• **Problem requirements**
Search the entries below for the word "advice" and copy every line where it appears.

• **Extracted information**
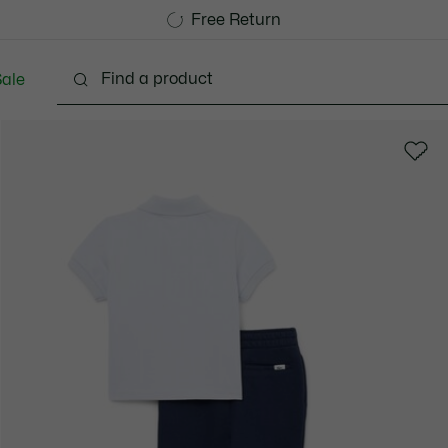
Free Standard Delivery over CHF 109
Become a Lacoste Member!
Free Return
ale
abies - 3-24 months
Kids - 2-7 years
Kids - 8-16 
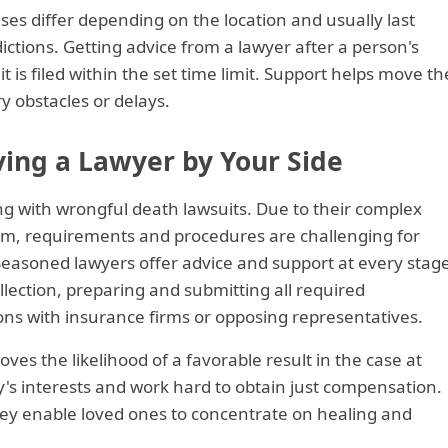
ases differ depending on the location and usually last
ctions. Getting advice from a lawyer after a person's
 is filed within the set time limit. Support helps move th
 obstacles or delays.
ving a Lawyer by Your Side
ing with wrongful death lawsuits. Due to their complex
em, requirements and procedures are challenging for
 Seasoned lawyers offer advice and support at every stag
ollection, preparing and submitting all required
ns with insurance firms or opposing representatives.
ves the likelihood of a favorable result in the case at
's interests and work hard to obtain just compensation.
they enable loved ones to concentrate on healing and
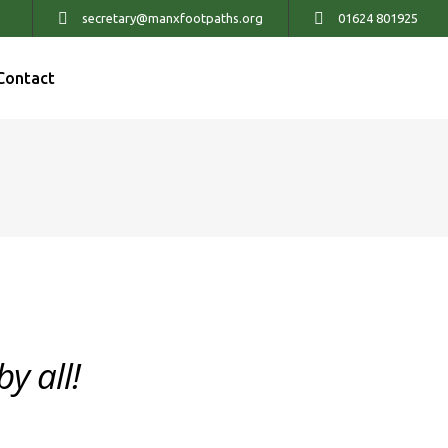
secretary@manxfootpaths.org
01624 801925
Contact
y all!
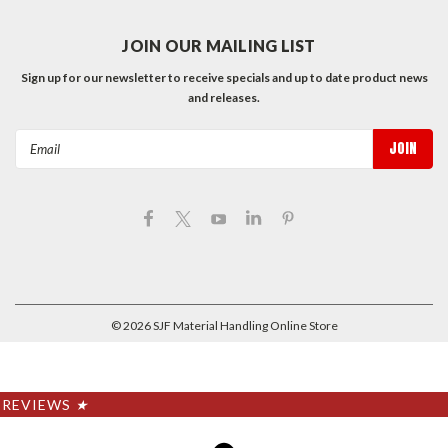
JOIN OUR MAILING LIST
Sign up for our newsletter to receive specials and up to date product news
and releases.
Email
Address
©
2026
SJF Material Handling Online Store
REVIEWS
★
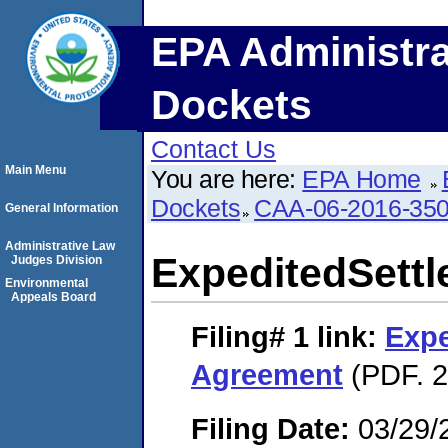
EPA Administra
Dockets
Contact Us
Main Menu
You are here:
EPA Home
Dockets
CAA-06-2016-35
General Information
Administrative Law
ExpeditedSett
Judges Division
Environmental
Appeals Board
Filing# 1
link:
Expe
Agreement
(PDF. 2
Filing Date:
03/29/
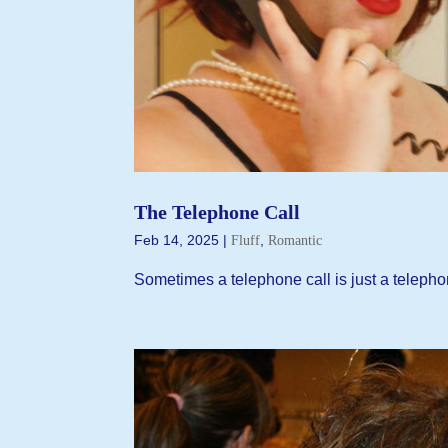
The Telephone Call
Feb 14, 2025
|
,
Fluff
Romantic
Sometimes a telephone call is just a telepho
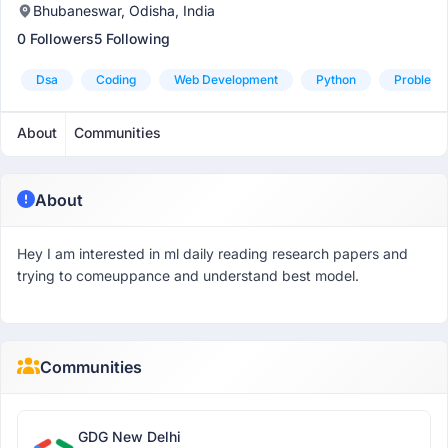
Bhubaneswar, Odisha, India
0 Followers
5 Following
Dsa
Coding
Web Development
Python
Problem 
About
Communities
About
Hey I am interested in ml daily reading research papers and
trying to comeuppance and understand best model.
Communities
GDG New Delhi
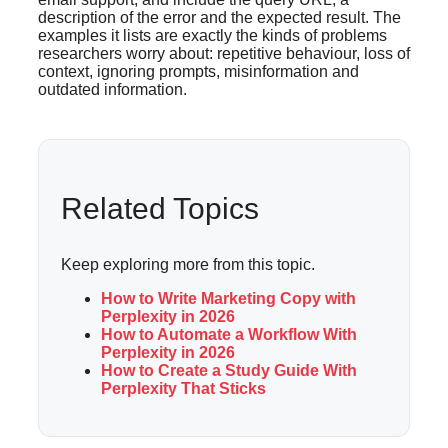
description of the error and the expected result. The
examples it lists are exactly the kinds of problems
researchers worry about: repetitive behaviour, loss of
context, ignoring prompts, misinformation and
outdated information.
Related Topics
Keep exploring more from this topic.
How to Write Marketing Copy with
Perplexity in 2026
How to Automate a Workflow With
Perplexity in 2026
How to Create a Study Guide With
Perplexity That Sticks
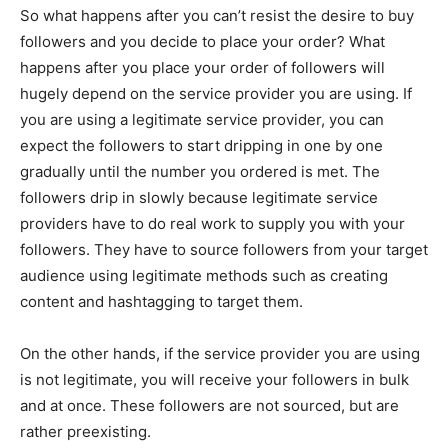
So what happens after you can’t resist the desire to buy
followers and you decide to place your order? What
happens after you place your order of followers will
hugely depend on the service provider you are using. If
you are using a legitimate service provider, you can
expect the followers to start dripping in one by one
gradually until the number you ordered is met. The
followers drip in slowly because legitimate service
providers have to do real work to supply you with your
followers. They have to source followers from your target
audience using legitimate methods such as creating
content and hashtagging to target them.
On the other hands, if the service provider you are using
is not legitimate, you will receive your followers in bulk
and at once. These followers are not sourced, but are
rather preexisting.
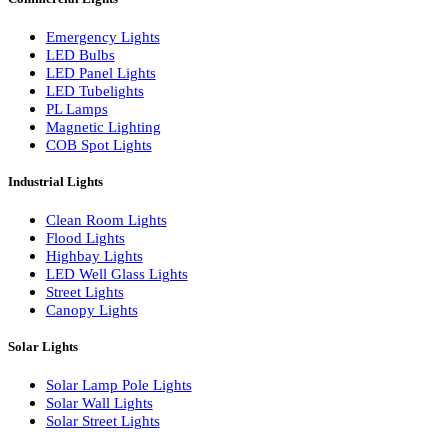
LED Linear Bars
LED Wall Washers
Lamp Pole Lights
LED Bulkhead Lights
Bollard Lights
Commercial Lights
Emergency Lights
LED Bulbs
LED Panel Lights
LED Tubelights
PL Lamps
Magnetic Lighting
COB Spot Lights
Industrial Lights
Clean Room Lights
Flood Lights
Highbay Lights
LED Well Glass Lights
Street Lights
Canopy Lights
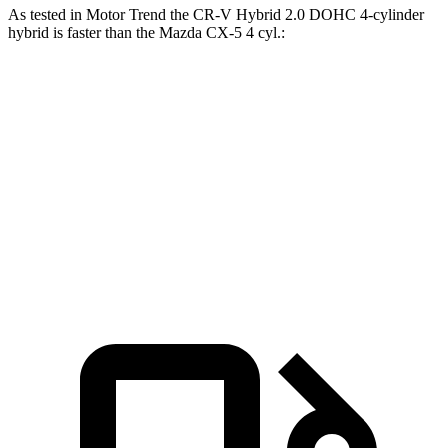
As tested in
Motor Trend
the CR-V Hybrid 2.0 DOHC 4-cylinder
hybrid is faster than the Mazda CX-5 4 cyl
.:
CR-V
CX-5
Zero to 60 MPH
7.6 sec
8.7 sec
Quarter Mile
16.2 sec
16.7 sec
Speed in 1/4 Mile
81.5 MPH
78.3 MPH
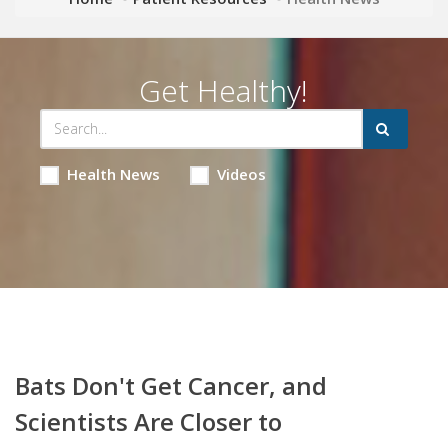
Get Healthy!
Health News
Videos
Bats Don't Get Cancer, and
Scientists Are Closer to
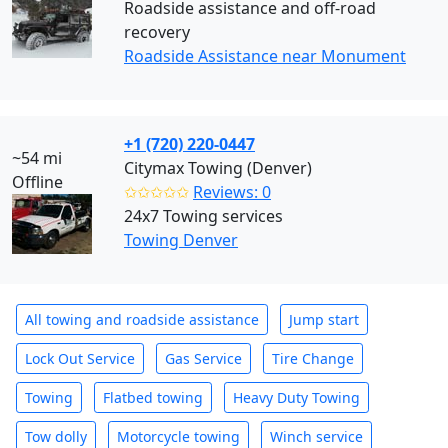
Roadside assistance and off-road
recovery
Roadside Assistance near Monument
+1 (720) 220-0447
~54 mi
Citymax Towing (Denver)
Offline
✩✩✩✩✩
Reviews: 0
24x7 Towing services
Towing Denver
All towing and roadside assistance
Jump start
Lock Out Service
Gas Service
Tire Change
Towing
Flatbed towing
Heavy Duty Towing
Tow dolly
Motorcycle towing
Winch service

• **Response to the task**
ctions. Getting advice from a lawyer after a person's
 Seasoned lawyers offer advice and support at every stag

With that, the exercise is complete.